A conclusão do filme talvez não seja tão boa quanto seu desenvolvimento, mas não deixa de ser também intrigante. De vez em quando é bom sair de um cinema de shopping depois de ter visto um objeto tão estranho como esse.
+ TRÊS FILMES
AÇÚCAR
De AMOR, PLÁSTICO E BARULHO (2013) para este novo filme, Renata Pinheiro, agora com um codiretor assinando, exibe um progresso gigante. A não ser pela conclusão que pouco impacto teve sobre mim, toda a apresentação dos personagens, as primeiras imagens da geografia da Zona da Mata com o retorno para a Casa de Engenho da personagem de Maeve Jinkins e o atrito delicado com a comunidade de negros que está ali ao lado, tudo isso é muito bom.
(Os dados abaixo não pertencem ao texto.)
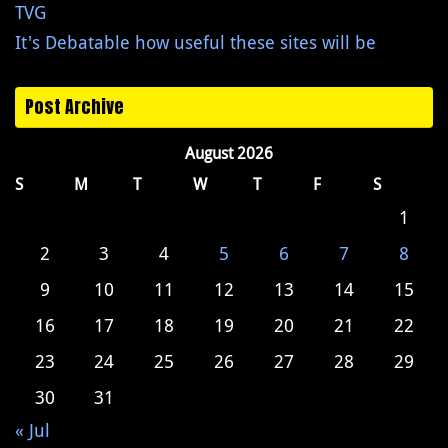
TVG
It's Debatable how useful these sites will be
Post Archive
August 2026
S
M
T
W
T
F
S
1
2
3
4
5
6
7
8
9
10
11
12
13
14
15
16
17
18
19
20
21
22
23
24
25
26
27
28
29
30
31
« Jul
Constrói-se um tipo de tensão que sentimos também em O SOM AO REDOR, do KMF, mas que aqui aparece em um ambiente rural. É mais um filme que mostra a burguesia branca que segue não querendo admitir a dívida histórica com os negros. E isso aparece também na forma de um universo fantástico que aparece para assombrar aquele lugar, que certamente deve estar cheio de espíritos esperando por justiça. Maeve Jinkins mais uma vez excelente, muitas vezes se mantendo sozinha como personagem branca, com um elenco de apoio também está ótimo. Direção: Renata Pinheiro e Sergio Oliveira. Ano: 2017.
A FEBRE
Filmes que abordam a realidade do índio brasileiro sempre são muito tristes. Este aqui até que escapa de ser tão triste quanto tantos outros, por centrar na vida de um indígena que trabalha em um porto em Manaus, mas que mantém uma família à parte que fala a língua nativa dentro de casa. Há o incômodo de fazer parte do mundo branco e também de ter esses costumes dos ancestrais. Não se pode servir a dois senhores, diz a Bíblia. A maior parte do filme não é falada em português e nos espantamos com o quanto o nosso país é gigante, rico e diverso. No filme, destaque para os ótimos desempenhos dos atores. Admirável mesmo. Fiquei em dúvida com a cena final. Caso alguém tenha visto, gentileza me explicar. Direção: Maya Da-Rin. Ano: 2019.
JESSICA FOREVER
Filme que sabe trazer a brutalidade para a sensibilidade. Gosto de como a personagem de Jessica é um pouco distante e quase uma santa para os homens, todos renascidos a partir do encontro com ela, para formarem uma espécie de exército contra a opressão de um regime autoritário em um mundo distópico. O passado de alguns poucos personagens, com seus traumas, é explorado. Ajuda a dar mais humanidade a esse jovens, assim como o rapaz que se apaixona por uma jovem da ilha, o que não seria uma boa ideia para um grupo que vive fora da lei. Direção: Caroline Poggi e Jonathan Vinel. Ano: 2018.